TASK ITEM
Find the lines in the records that carry the word "https". Copy each one.

EXERCISE DATA
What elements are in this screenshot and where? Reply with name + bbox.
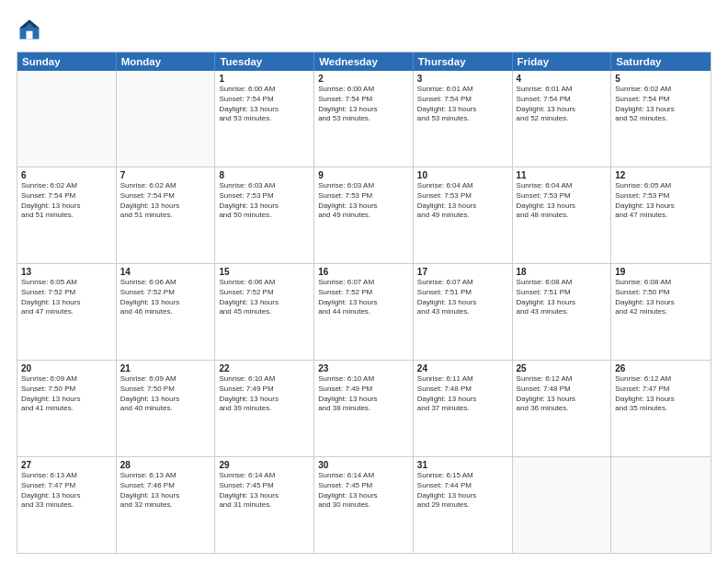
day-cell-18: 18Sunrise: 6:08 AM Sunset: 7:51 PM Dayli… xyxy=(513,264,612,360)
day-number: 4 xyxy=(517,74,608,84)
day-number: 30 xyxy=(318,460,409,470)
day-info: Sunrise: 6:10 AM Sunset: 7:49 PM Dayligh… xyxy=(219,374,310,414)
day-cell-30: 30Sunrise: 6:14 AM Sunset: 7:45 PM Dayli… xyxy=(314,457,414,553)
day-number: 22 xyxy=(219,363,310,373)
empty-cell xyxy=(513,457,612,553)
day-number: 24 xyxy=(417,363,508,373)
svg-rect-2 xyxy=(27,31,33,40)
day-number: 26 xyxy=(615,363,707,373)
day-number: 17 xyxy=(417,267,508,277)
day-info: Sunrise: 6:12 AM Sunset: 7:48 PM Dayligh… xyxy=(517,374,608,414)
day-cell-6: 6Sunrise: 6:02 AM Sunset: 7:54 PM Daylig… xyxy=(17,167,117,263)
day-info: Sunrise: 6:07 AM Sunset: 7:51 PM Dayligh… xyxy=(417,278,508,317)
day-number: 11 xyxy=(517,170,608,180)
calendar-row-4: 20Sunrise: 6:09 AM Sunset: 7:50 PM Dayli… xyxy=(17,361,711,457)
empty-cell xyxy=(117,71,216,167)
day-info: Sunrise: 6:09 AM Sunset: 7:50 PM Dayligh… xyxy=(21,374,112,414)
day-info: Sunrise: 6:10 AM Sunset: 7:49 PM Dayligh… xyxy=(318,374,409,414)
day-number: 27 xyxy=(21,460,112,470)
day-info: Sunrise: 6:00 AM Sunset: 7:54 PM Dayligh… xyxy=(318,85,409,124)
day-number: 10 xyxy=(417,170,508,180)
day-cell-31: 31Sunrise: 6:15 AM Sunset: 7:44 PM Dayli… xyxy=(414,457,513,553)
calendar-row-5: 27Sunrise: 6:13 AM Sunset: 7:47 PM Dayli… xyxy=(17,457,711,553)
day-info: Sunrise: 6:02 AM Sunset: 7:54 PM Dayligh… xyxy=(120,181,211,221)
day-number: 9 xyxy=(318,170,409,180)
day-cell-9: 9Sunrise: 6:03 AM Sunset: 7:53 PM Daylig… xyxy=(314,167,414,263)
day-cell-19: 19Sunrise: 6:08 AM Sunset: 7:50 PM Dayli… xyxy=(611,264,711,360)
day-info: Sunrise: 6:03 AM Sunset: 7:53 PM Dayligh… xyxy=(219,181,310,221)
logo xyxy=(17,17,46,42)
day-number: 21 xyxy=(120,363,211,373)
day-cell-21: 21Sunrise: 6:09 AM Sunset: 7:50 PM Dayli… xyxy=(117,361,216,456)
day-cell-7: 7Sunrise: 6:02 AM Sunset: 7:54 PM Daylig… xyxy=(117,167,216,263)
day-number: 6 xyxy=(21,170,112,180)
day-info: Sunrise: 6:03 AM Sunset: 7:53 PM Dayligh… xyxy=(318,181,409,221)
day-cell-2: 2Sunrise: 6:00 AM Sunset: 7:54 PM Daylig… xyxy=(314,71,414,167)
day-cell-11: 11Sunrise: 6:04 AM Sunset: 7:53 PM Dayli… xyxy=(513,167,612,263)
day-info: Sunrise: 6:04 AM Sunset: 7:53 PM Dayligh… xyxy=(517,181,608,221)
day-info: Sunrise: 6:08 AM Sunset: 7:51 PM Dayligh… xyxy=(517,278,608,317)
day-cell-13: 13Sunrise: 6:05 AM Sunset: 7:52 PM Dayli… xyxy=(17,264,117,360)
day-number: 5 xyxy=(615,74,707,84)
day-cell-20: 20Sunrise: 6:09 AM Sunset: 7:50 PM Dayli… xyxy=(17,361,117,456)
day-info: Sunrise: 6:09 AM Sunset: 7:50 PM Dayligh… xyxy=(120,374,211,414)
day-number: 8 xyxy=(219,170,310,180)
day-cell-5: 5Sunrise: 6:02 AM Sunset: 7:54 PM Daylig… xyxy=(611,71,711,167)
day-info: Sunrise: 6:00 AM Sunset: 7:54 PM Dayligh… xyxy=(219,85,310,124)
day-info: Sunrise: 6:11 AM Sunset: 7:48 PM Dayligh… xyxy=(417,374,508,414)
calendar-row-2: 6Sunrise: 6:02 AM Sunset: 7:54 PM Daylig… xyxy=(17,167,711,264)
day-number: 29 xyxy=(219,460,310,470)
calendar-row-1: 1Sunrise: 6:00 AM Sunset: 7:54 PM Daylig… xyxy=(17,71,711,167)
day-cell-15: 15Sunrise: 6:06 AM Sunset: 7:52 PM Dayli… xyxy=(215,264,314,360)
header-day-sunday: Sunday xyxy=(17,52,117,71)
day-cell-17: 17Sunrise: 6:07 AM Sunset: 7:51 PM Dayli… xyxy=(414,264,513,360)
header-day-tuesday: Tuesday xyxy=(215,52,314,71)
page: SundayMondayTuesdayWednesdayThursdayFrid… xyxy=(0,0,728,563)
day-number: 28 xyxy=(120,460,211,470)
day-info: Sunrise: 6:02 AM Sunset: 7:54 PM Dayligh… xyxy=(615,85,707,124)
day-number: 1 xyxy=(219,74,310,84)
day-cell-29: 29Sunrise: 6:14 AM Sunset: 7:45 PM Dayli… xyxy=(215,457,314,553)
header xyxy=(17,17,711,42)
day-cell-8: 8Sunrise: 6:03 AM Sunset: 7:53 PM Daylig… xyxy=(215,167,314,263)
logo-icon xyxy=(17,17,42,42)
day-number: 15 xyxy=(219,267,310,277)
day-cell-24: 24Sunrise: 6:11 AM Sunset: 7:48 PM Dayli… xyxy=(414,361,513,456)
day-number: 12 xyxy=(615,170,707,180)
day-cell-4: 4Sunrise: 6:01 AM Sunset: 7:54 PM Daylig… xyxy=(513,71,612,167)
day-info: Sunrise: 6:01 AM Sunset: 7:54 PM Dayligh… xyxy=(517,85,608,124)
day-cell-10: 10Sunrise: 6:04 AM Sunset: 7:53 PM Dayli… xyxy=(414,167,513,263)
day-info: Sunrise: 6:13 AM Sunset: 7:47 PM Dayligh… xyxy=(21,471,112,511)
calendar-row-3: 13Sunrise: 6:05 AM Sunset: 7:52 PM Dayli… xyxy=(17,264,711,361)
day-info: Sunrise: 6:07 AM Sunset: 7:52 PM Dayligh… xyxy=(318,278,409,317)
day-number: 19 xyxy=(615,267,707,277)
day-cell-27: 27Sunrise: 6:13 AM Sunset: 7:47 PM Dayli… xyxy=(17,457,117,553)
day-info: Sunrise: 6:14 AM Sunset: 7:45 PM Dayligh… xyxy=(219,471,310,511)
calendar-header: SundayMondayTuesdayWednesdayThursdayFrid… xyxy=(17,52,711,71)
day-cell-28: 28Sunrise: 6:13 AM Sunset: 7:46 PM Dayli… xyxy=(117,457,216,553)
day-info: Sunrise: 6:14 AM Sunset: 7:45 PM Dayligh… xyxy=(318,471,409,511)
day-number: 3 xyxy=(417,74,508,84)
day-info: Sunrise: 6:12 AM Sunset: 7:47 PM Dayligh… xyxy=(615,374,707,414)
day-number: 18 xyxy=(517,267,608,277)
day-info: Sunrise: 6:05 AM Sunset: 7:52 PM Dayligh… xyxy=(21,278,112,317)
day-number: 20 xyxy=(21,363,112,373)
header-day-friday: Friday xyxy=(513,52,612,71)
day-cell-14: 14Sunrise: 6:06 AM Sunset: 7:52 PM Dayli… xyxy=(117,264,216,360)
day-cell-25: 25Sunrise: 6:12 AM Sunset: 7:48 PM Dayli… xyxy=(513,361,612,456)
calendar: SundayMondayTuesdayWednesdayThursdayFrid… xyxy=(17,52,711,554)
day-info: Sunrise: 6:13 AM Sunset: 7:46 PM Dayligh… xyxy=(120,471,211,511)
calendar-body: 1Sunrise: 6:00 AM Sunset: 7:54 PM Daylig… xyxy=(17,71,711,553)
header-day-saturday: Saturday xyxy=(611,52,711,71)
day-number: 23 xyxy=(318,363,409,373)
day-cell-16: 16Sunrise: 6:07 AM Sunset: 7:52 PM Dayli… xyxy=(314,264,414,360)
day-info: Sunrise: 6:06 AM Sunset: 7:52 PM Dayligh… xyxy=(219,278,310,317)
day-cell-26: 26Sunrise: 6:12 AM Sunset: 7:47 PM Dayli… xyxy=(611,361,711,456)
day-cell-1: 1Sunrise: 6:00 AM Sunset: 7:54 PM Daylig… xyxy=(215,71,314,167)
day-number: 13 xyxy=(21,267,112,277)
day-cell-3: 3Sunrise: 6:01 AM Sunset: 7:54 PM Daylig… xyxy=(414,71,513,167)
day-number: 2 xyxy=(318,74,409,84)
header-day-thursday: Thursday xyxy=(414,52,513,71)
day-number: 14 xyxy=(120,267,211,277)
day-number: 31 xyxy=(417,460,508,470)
==
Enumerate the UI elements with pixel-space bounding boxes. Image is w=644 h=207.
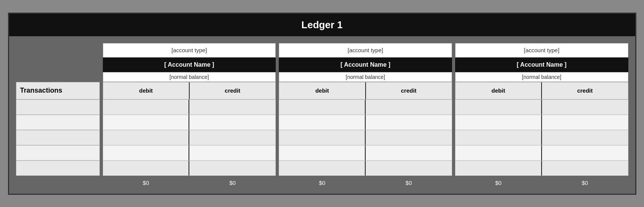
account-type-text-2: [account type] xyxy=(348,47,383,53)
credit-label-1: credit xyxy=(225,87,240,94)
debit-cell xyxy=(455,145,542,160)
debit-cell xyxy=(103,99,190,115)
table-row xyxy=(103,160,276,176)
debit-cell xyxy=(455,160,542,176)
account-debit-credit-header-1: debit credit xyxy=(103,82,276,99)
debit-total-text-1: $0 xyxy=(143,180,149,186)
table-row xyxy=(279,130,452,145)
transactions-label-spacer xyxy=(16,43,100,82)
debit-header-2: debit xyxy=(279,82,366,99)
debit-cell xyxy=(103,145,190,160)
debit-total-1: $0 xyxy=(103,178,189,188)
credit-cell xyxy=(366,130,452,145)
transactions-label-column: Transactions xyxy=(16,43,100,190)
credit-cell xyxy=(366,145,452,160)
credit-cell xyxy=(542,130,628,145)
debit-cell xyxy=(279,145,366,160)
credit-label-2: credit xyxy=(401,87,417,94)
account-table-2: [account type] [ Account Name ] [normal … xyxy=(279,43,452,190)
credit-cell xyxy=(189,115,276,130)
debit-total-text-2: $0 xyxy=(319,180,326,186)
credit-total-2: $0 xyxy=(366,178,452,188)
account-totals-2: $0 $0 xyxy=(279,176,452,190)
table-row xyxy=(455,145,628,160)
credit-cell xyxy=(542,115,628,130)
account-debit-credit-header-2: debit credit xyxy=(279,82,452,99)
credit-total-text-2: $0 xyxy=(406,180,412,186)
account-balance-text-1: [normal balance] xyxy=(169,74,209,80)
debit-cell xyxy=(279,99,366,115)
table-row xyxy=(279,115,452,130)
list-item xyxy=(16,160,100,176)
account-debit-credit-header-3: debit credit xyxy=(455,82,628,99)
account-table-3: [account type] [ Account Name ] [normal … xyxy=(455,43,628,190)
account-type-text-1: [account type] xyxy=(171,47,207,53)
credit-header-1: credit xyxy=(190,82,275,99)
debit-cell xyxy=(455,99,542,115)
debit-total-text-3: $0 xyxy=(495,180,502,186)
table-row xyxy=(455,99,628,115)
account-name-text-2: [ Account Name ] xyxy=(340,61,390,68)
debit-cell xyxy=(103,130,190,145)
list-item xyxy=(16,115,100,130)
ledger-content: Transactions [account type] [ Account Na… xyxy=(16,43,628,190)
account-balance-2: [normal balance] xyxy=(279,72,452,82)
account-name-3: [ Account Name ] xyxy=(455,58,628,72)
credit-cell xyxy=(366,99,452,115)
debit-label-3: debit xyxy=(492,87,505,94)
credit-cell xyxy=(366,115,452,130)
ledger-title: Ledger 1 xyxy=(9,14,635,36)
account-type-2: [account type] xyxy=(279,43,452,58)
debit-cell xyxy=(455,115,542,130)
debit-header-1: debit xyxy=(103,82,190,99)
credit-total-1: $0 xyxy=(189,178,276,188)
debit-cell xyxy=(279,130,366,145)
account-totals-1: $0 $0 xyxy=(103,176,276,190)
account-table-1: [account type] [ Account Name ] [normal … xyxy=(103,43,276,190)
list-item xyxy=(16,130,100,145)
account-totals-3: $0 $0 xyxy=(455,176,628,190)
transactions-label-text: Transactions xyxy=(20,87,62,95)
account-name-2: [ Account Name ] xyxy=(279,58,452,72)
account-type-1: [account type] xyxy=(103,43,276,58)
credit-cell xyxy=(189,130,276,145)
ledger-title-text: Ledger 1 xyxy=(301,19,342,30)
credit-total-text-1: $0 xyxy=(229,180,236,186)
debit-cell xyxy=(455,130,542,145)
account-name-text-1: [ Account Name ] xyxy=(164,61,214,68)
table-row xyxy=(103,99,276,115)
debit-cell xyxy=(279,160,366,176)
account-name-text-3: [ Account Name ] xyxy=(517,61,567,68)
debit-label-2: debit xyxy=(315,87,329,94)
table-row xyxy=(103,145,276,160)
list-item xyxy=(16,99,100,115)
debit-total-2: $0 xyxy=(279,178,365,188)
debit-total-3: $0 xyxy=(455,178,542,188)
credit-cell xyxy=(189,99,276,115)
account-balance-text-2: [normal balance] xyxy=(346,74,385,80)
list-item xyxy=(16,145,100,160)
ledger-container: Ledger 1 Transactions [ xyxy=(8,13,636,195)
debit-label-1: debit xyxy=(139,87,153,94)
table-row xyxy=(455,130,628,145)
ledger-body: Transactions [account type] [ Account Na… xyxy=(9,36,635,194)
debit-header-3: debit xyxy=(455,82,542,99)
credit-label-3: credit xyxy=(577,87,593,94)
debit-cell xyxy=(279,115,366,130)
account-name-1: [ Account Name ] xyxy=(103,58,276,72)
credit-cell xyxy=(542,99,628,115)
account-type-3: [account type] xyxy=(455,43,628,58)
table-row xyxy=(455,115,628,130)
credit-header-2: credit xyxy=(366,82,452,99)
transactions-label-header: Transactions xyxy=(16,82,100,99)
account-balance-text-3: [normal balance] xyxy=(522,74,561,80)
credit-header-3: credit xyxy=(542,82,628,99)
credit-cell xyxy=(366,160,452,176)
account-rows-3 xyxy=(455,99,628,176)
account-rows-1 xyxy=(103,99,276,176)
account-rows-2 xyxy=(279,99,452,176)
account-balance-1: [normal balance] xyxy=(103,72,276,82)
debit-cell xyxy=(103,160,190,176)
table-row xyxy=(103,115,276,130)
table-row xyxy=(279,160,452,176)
...
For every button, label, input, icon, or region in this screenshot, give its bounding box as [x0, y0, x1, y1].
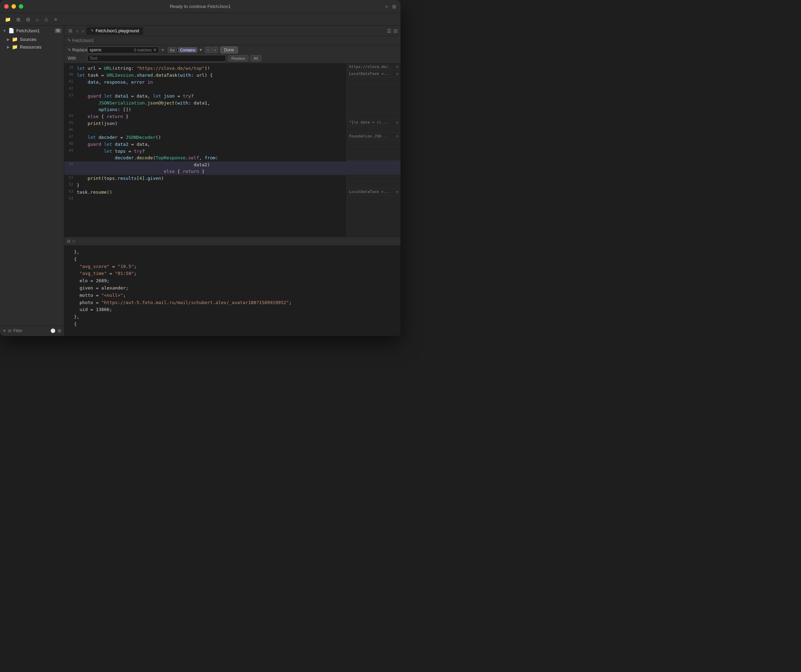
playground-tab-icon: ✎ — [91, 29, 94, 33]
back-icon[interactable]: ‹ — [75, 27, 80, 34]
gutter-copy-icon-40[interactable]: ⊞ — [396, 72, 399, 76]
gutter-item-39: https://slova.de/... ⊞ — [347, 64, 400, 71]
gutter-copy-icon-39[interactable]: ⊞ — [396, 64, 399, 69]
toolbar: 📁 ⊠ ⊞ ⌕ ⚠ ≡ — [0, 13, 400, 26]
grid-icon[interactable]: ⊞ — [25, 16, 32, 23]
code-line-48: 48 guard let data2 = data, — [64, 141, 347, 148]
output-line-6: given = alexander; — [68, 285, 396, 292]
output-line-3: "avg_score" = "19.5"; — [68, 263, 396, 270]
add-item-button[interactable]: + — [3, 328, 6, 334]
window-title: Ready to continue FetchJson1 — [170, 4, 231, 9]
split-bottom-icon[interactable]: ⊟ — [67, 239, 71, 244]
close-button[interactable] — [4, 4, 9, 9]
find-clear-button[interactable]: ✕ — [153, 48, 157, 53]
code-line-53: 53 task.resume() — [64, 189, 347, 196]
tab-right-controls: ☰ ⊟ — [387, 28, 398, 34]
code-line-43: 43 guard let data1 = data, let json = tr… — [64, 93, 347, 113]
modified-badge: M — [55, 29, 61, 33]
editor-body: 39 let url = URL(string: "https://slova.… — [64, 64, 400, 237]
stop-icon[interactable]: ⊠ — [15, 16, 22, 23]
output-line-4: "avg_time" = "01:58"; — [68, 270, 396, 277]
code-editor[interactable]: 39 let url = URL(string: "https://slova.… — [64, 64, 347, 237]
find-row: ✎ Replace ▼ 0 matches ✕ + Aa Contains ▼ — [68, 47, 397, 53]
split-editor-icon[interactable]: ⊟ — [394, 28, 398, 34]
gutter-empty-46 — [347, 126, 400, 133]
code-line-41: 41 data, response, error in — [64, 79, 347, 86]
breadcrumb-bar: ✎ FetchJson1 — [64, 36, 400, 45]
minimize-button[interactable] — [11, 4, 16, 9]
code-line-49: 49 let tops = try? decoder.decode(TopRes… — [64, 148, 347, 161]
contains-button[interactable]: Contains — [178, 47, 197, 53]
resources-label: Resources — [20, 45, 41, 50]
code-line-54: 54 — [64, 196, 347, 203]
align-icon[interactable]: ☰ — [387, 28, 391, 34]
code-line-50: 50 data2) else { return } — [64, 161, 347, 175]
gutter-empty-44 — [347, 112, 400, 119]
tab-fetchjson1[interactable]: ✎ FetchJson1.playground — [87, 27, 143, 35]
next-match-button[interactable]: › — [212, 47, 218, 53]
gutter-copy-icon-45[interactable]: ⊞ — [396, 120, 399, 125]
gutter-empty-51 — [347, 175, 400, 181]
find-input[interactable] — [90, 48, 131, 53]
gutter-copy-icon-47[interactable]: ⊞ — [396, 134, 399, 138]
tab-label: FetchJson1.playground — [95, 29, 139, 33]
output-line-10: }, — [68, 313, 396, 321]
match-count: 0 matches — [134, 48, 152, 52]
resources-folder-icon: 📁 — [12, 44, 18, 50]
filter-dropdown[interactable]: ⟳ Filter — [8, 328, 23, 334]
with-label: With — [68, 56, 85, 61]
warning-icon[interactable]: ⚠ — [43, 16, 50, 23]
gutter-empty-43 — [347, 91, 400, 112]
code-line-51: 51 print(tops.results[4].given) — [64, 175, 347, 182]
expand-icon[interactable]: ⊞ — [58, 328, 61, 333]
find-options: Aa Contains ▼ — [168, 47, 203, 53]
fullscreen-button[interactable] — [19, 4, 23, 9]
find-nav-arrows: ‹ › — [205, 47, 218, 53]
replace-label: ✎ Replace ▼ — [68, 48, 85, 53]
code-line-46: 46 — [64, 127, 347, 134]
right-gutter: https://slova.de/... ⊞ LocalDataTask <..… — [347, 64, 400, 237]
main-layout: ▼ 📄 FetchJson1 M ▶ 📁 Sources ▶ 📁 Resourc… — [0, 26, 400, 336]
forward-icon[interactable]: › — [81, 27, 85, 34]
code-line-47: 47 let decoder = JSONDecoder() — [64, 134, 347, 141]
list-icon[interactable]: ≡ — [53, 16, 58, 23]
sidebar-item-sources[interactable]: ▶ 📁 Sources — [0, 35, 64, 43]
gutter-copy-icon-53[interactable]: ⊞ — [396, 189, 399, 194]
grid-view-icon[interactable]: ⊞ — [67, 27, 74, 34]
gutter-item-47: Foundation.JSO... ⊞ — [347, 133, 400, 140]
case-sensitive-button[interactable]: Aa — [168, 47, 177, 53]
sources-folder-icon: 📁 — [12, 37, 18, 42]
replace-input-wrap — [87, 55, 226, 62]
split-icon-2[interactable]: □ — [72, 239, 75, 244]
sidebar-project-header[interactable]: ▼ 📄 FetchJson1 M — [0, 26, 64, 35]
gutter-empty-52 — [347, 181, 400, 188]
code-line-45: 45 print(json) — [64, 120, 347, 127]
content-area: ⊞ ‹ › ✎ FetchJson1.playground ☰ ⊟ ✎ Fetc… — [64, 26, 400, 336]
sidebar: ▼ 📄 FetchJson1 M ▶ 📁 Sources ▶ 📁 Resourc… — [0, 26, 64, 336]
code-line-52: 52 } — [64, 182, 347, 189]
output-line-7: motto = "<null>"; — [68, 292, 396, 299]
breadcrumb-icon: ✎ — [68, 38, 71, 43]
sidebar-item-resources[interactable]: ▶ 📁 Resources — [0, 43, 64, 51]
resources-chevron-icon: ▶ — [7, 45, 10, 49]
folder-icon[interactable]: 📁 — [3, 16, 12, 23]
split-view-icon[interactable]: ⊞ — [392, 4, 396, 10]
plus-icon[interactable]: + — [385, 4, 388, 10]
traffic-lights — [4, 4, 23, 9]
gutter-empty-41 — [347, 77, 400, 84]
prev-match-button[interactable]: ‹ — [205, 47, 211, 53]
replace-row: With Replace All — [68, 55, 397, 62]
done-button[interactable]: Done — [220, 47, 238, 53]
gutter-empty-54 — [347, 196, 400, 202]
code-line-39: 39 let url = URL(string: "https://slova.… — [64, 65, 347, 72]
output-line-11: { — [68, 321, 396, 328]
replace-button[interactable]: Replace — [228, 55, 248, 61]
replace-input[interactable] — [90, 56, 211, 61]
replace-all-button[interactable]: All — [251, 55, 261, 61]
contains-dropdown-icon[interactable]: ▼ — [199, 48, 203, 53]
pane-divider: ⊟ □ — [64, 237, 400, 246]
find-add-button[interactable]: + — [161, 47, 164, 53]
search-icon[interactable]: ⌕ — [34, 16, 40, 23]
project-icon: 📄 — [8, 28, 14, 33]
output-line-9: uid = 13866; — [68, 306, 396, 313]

REPLY
gutter-item-39: https://slova.de/... ⊞ — [347, 64, 400, 71]
editor-body: 39 let url = URL(string: "https://slova.… — [64, 64, 400, 237]
code-editor[interactable]: 39 let url = URL(string: "https://slova.… — [64, 64, 347, 237]
right-gutter: https://slova.de/... ⊞ LocalDataTask <..… — [347, 64, 400, 237]
code-line-39: 39 let url = URL(string: "https://slova.… — [64, 65, 347, 72]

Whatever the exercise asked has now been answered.